Page images and extracted text:
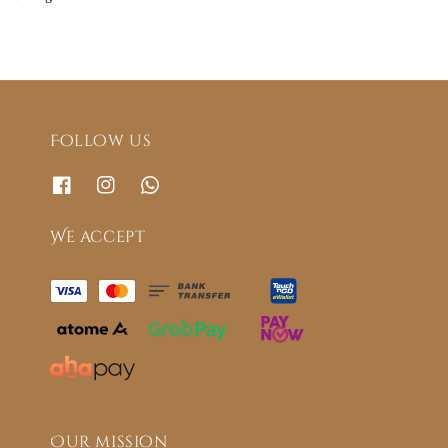
Follow us
We accept
Our mission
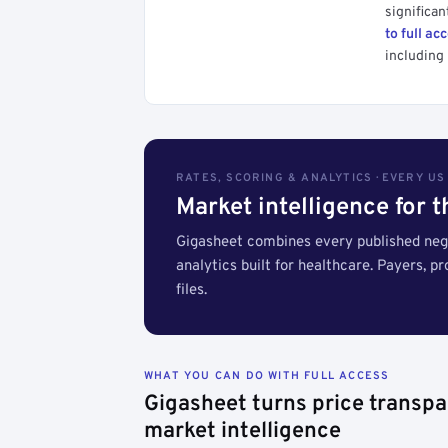
significan
to full ac
including 
RATES, SCORING & ANALYTICS · EVERY U
Market intelligence for 
Gigasheet combines every published nego
analytics built for healthcare. Payers, p
files.
WHAT YOU CAN DO WITH FULL ACCESS
Gigasheet turns price transpa
market intelligence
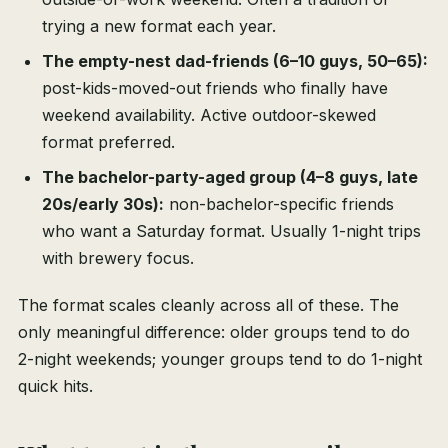
trying a new format each year.
The empty-nest dad-friends (6–10 guys, 50–65):
post-kids-moved-out friends who finally have
weekend availability. Active outdoor-skewed
format preferred.
The bachelor-party-aged group (4–8 guys, late
20s/early 30s):
non-bachelor-specific friends
who want a Saturday format. Usually 1-night trips
with brewery focus.
The format scales cleanly across all of these. The
only meaningful difference: older groups tend to do
2-night weekends; younger groups tend to do 1-night
quick hits.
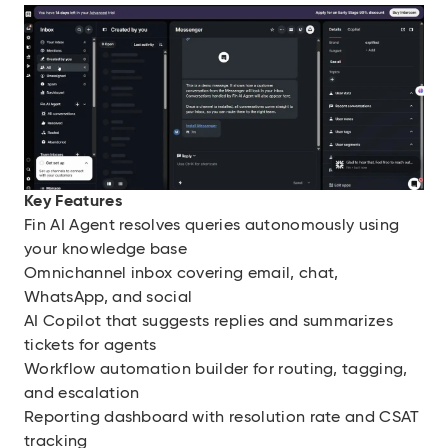
Key Features
Fin AI Agent resolves queries autonomously using
your knowledge base
Omnichannel inbox covering email, chat,
WhatsApp, and social
AI Copilot that suggests replies and summarizes
tickets for agents
Workflow automation builder for routing, tagging,
and escalation
Reporting dashboard with resolution rate and CSAT
tracking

- **WHAT IS REQUIRED**: Above are some entries; copy exactly the lines from the line with "Our mission" through the line with "The format scales", both included, but none of the pictures.

- **ANSWER BOX**:
Our mission
significan
to full ac
including 
RATES, SCORING & ANALYTICS · EVERY U
Market intelligence for 
Gigasheet combines every published nego
analytics built for healthcare. Payers, p
files.
WHAT YOU CAN DO WITH FULL ACCESS
Gigasheet turns price transpa
market intelligence
trying a new format each year.
The empty-nest dad-friends (6–10 guys, 50–65):
post-kids-moved-out friends who finally have
weekend availability. Active outdoor-skewed
format preferred.
The bachelor-party-aged group (4–8 guys, late
20s/early 30s):
non-bachelor-specific friends
who want a Saturday format. Usually 1-night trips
with brewery focus.
The format scales cleanly across all of these. The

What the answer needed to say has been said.